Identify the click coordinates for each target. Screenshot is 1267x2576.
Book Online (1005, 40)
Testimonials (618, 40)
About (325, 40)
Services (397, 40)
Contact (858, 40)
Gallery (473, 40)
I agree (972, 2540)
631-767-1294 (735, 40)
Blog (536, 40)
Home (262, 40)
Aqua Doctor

_Work request_
Please print all the data again exactly as given.

_Solution to this task_
Identify the click coordinates for each target. Screenshot is 1267x2576.
Book Online (1005, 40)
Testimonials (618, 40)
About (325, 40)
Services (397, 40)
Contact (858, 40)
Gallery (473, 40)
I agree (972, 2540)
631-767-1294 (735, 40)
Blog (536, 40)
Home (262, 40)
Aqua Doctor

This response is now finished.